New path for possibility of film:
By Lim Kah Wai /Translated by Vanessa Wong Man Yi
Back in 2014, Hong Kong Independent Film Festival's "Japan Indie Frontline" introduced three short films directed by Ryusuke Hamaguchi. At that time, Hamaguchi was in my anticipation that he will be the next master of Japanese cinema in coming decades. This year in 2015, the four female leads, who are ordinary housewives and office ladies from Kobe without any previous filming appearance, caught the attention of everyone in Hamaguchi's whooping 5 hours 17 minutes film "Happy Hour". The film received rave reviews and got the nod from the Locarno International Film Festival, one of the four world largest film festivals, receiving the best actress award. As in Nantes Three Continents Festival with the glorious array of two prominent directors Hou Hsiao-hsien and Jia Zhang-ke, "Happy Hour" also garnered Silver Montgolfiere and Audience Award. More recently, Hamaguchi himself received the Best Director Award at the Singapore International Film Festival. He has gained prominence with a turning point in his career—the prediction two years ago has become true.
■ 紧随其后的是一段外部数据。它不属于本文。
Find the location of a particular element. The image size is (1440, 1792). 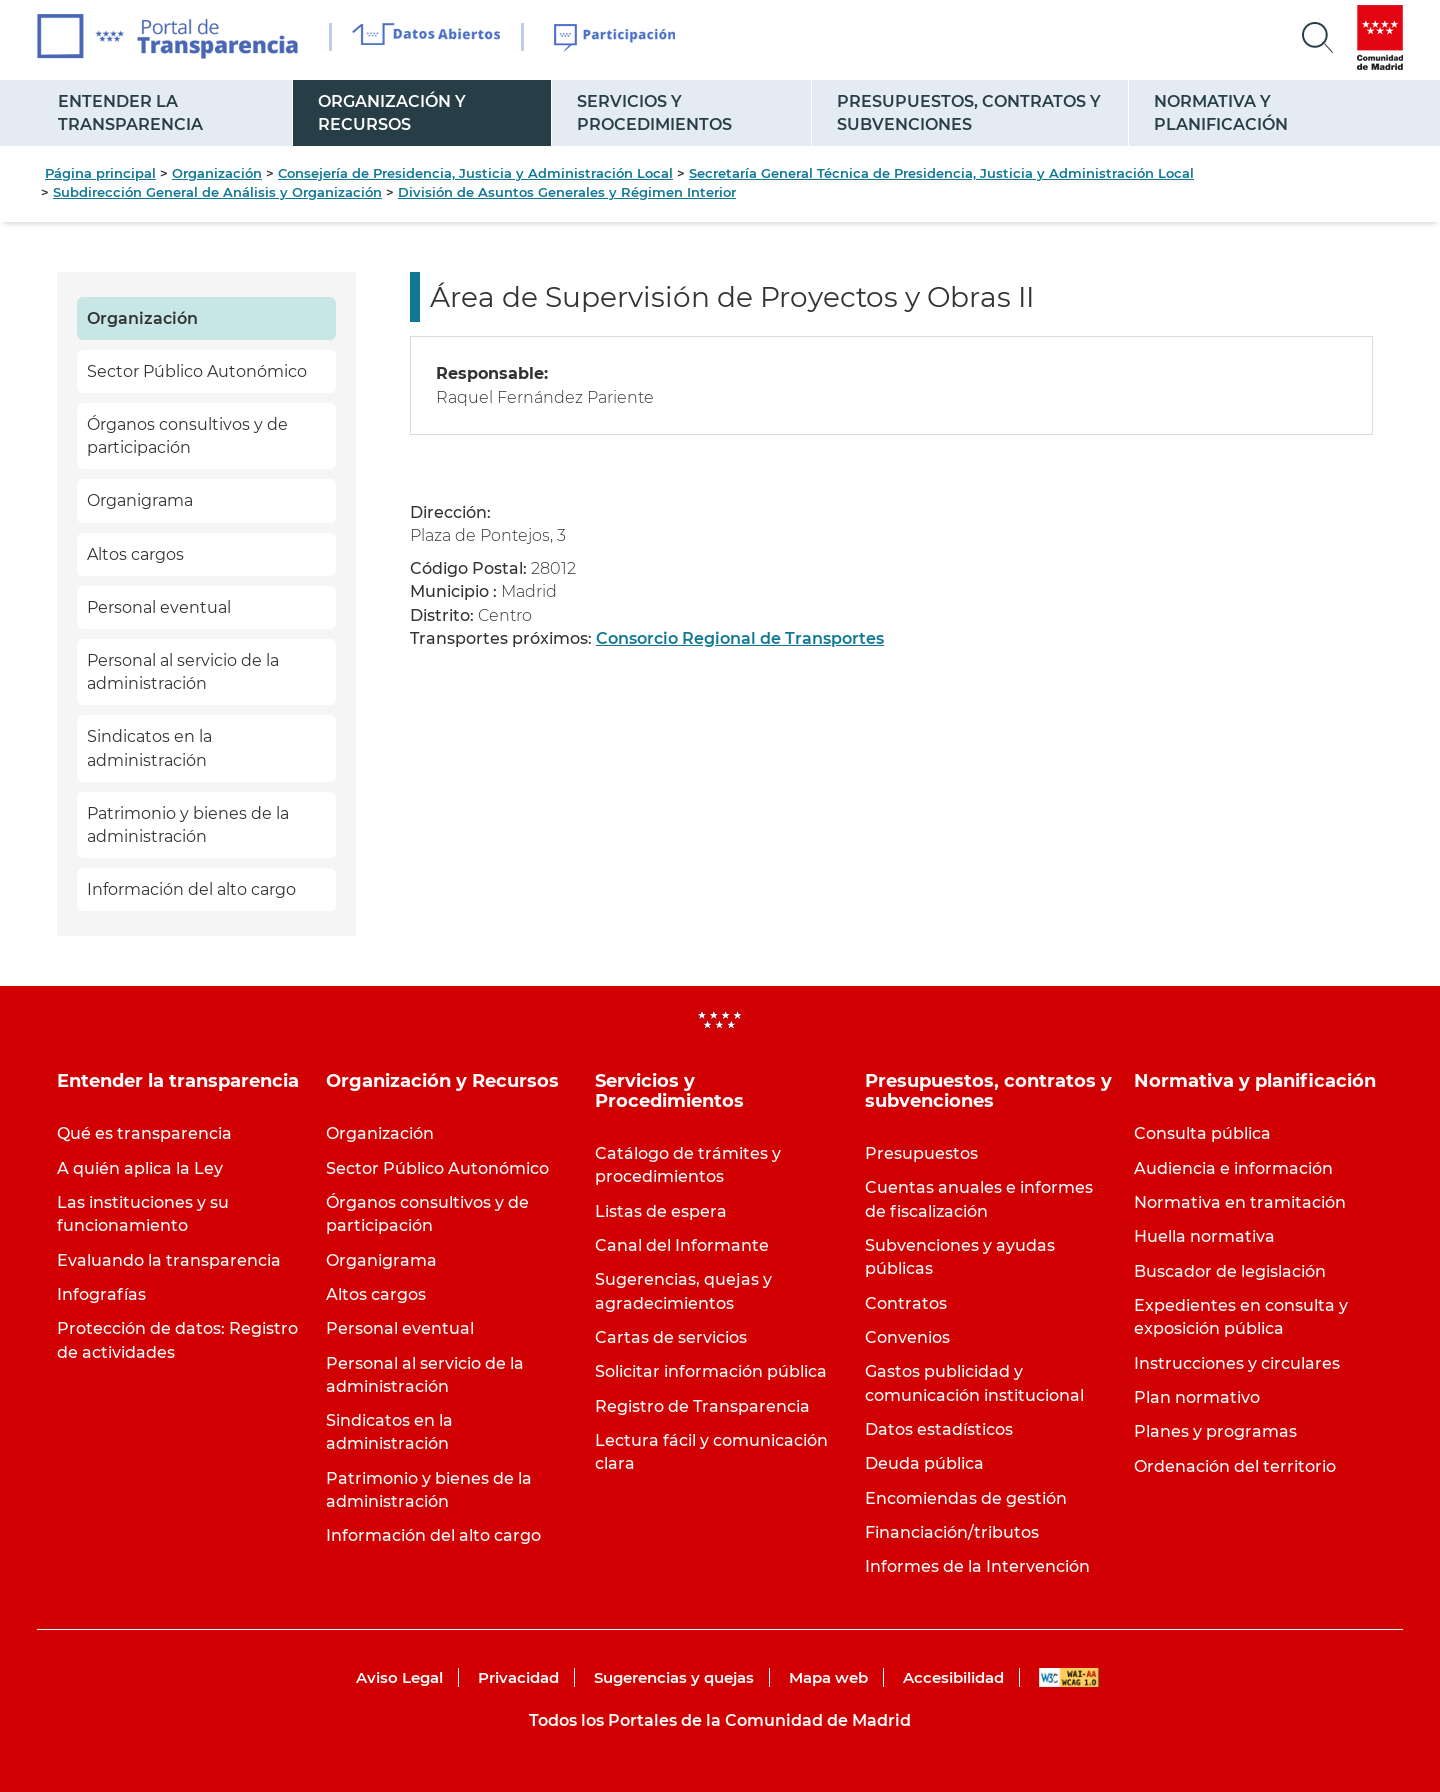

Personal eventual is located at coordinates (159, 607).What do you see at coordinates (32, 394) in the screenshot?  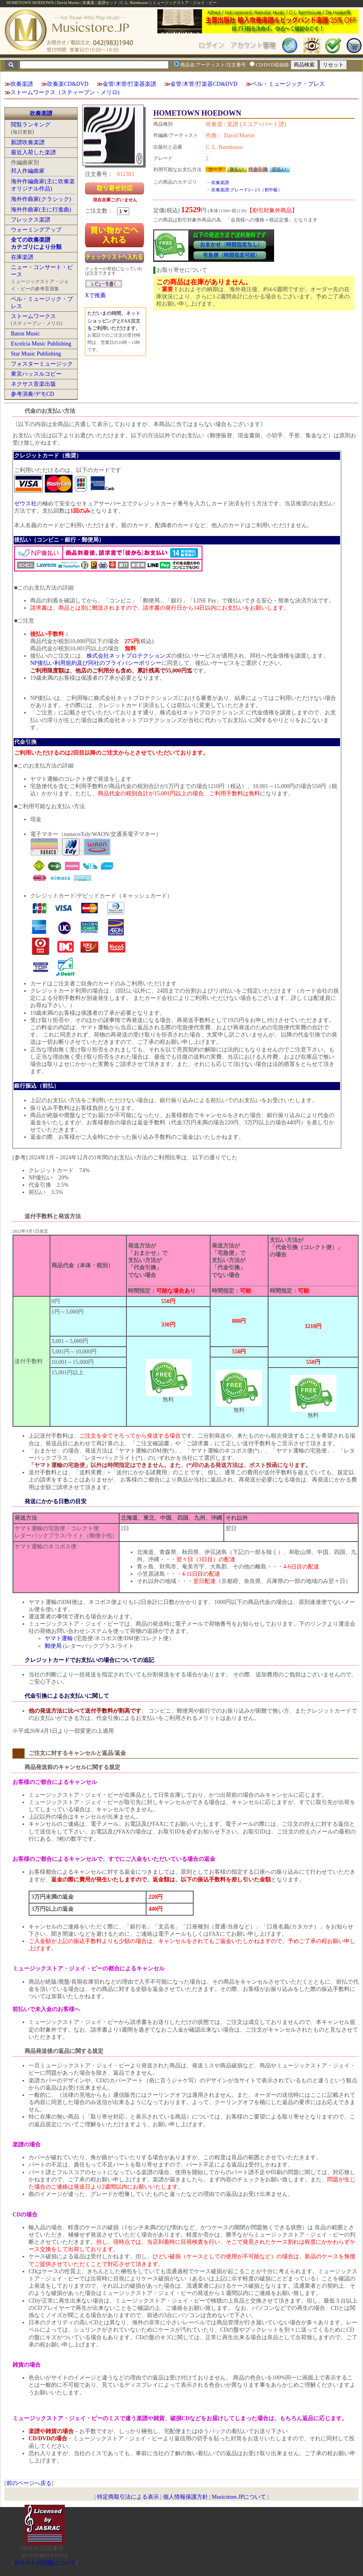 I see `参考演奏/デモCD` at bounding box center [32, 394].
Hamaguchi, 37, first came into contact with films while studying for his degree in Literature at the Faculty of Letters, The University of Tokyo. While at university, he joined the film research society and made a number of 8mm short films. He was best known by his friends as a cinephilia who watched around 300 classic and contemporary, western and eastern, short and long films a year. He was highly influenced by the master of American classic film, Howard Hawks, the master of French New Wave, Éric Rohmer, and the pioneer of American independent film, John Cassavetes. Although he majored in literature, Hamaguchi wrote his dissertation on the theory of John Cassavetes, proving his specialization in films. Upon graduation, he did not pave the way for himself to serve in the international firms and the bureaucracies, but shift his attention developing his career path in the film sector, with relatively unstable income and a rugged life. To go from those beginnings to becoming a director in this field, he began with the Fourth Assistant Director and Production Assistant. After several years, he realized his talent should be taken elsewhere. At the same time, Tokyo University of the Arts announced the launch of its masters program in film studies. He took a run at the admission and was admitted in his second attempt.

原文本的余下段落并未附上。